Beijing retaliated with tariffs of up to 15% on a wide array of U.S. farm exports. It also expanded the number of U.S. companies subject to export controls and other restrictions by about two dozen.
Canadian Prime Minister Justin Trudeau said his country would plaster tariffs on more than $100 billion of American goods over the course of 21 days.
“Today the United States launched a trade war against Canada, their closest partner and ally, their closest friend. At the same, they are talking about working positively with Russia, appeasing Vladimir Putin, a lying, murderous dictator. Make that make sense,” Trudeau said.

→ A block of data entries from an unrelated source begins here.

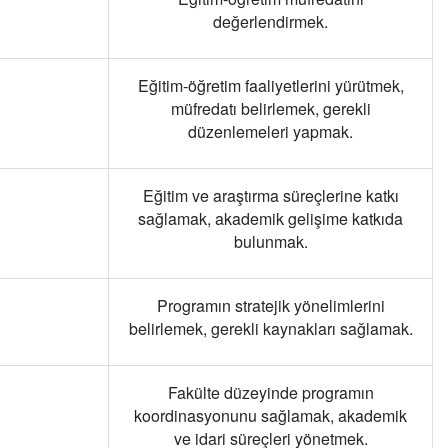
değerlendirmek.
Eğitim-öğretim faaliyetlerini yürütmek,
müfredatı belirlemek, gerekli
düzenlemeleri yapmak.
Eğitim ve araştırma süreçlerine katkı
sağlamak, akademik gelişime katkıda
bulunmak.
Programın stratejik yönelimlerini
belirlemek, gerekli kaynakları sağlamak.
Fakülte düzeyinde programın
koordinasyonunu sağlamak, akademik
ve idari süreçleri yönetmek.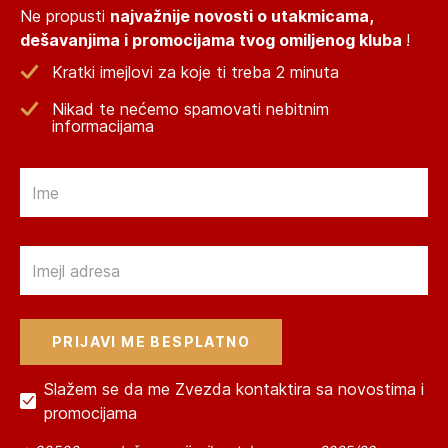
Ne propusti
najvažnije novosti o utakmicama,
dešavanjima i promocijama tvog omiljenog kluba
!
Kratki imejlovi za koje ti treba 2 minuta
Nikad te nećemo spamovati nebitnim
informacijama
Email
Email
Slažem se da me Zvezda kontaktira sa novostima i
promocijama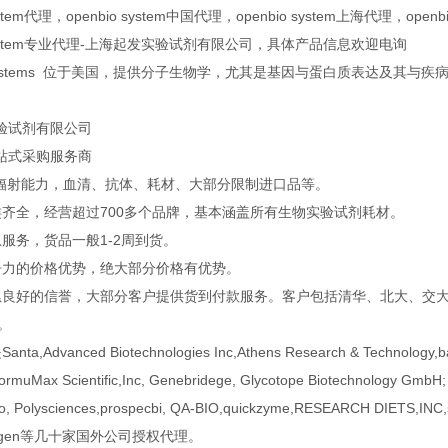
ystem代理，openbio system中国代理，openbio system上海代理，openbio
o system专业代理-上海起发实验试剂有限公司，具体产品信息欢迎电询
iosystems 位于美国，提供分子生物学，尤其是基因与蛋白质表达及其与
验试剂有限公司
站式采购服务商
口辐射能力，血清、抗体、耗材、大部分限制进口品等。
类齐全，经营超过700多个品牌，基本涵盖所有生物实验试剂耗材。
服务，货品一般1-2周到货。
争力的价格优势，绝大部分价格有优势。
累良好的信誉，大部分客户提供货到付款服务。客户包括清华、北大、交大、
企。
a,Advanced Biotechnologies Inc,Athens Research & Technology,ban
FormuMax Scientific,Inc, Genebridege, Glycotope Biotechnology GmbH;
o, Polysciences,prospecbi, QA-BIO,quickzyme,RESEARCH DIETS,INC,st
zyagen等几十家国外公司授权代理。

Mexican President Claudia Sheinbaum said Mexico will respond to the new taxes with its own retaliatory tariffs. Sheinbaum said she will announce the products Mexico will target on Sunday in a public event in Mexico City's central plaza. The delay might indicate that Mexico still hopes to de-escalate the trade war set off by Trump.
Trump is abandoning the free trade policies the United States pursued for decades after World War II. He argues that open trade cost America millions of factory jobs and that tariffs are the path to national prosperity. He rejects the views of mainstream economists who contend that such protectionism is costly and inefficient.
Import taxes are “a very powerful weapon that politicians haven’t used because they were either dishonest, stupid or paid off in some other form,” Trump said Monday at the White House. “And now we’re using them.”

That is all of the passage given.